Biography of Karl Menninger
Karl Augustus Menninger (July 22, 1893 – July 18, 1990) was an American psychiatrist and a member of the Menninger family of psychiatrists who founded the Menninger Foundation and the Menninger Clinic in Topeka, Kansas.
Born in Topeka, Kansas, the son of Florence Vesta (Kinsley) and Charles Frederick Menninger, Menninger attended Washburn University, Indiana University, and the University of Wisconsin–Madison. He was accepted to Harvard Medical School, where he graduated cum laude in 1917. While at Washburn, he was a member of the Alpha Delta Fraternity, a local group, and in 1960 inducted into the school's Sagamore Honor Society.
Beginning with an internship in Kansas City, he worked at the Boston Psychopathic Hospital and taught at Harvard Medical School. In 1919 Menninger returned to Topeka where, together with his father, he founded the Menninger Clinic. By 1925, he had attracted enough investors to build the Menninger Sanitarium. His book, The Human Mind appeared in 1930. In 1952 Karl Targownik, who would become one of his closest friends, joined the Clinic. His brother, William C. Menninger, who played a leading role in the US Army's psychiatric work, also later joined them.
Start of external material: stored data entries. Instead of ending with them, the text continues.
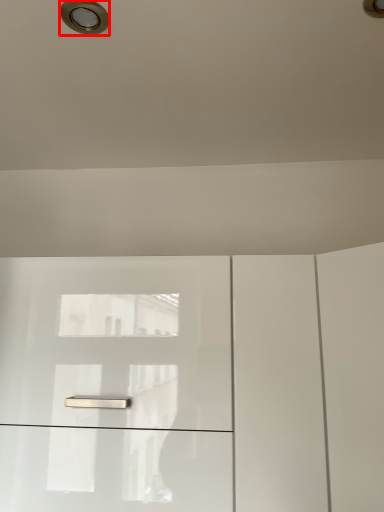 Question: In this image, where is droplight (annotated by the red box) located relative to dresser?

Choices:
 (A) left
 (B) right

Answer: (A) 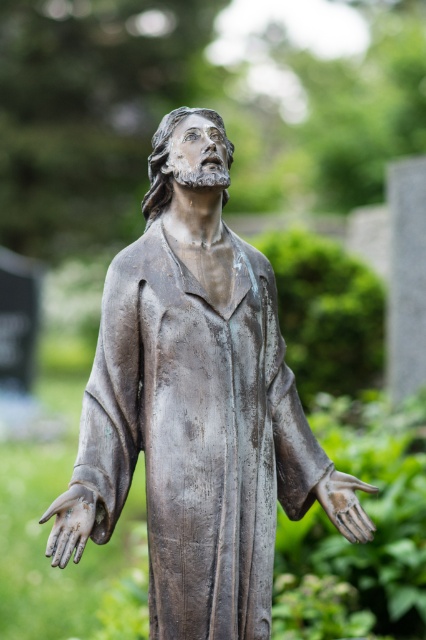 Question: Is bronze statue at center closer to camera compared to bronze textured hand at lower right?

Choices:
 (A) no
 (B) yes

Answer: (B)

Question: Which of the following is the closest to the observer?

Choices:
 (A) (66, 502)
 (B) (212, 276)
 (C) (336, 518)

Answer: (A)

Question: Can you confirm if bronze statue at center is bigger than bronze textured hand at lower right?

Choices:
 (A) no
 (B) yes

Answer: (B)

Question: Observing the image, what is the correct spatial positioning of bronze textured hand at lower left in reference to bronze textured hand at lower right?

Choices:
 (A) above
 (B) below

Answer: (B)

Question: Which object is closer to the camera taking this photo?

Choices:
 (A) bronze textured hand at lower right
 (B) bronze textured hand at lower left
 (C) bronze statue at center

Answer: (B)

Question: Which object is farther from the camera taking this photo?

Choices:
 (A) bronze textured hand at lower right
 (B) bronze statue at center

Answer: (A) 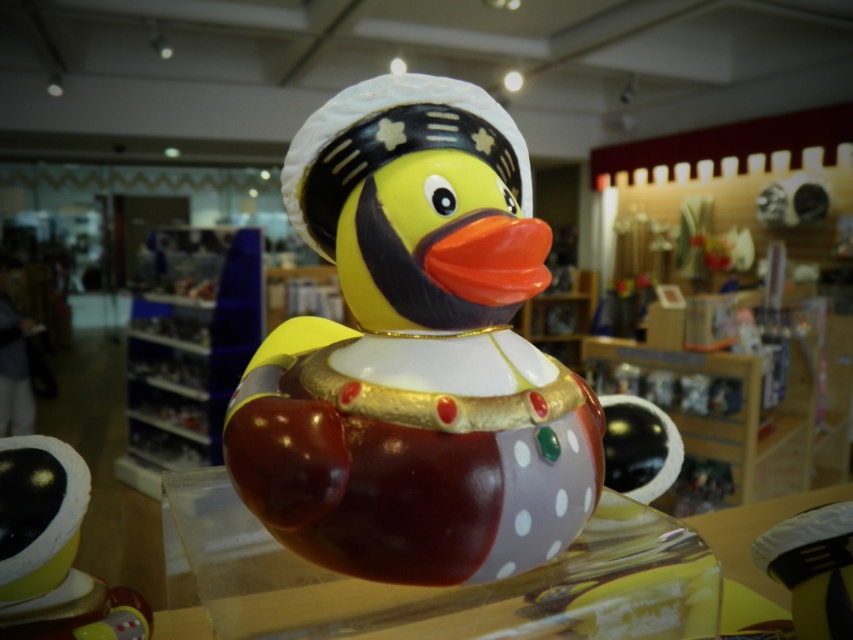 You are a customer in a souvenir shop and want to find the polished ceramic duck at center. According to the store layout, which coordinates should you look for?

The polished ceramic duck at center is located at coordinates point [415,353].

You are a customer in a souvenir shop and see two ducks displayed on a shelf. The polished ceramic duck at center and the shiny gold duck at center. Which one is placed higher on the shelf?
The Menninger Foundation was established In 1941. After World War II, Karl Menninger was instrumental in founding the Winter Veterans Administration Hospital, in Topeka. It became the largest psychiatric training center in the world. He was among the first members of the Society for General Systems Research.
In 1967 Chaim Potok quotes Menninger in the dedication page of The Chosen. In 1981 Menniger was awarded the Presidential Medal of Freedom, by Jimmy Carter.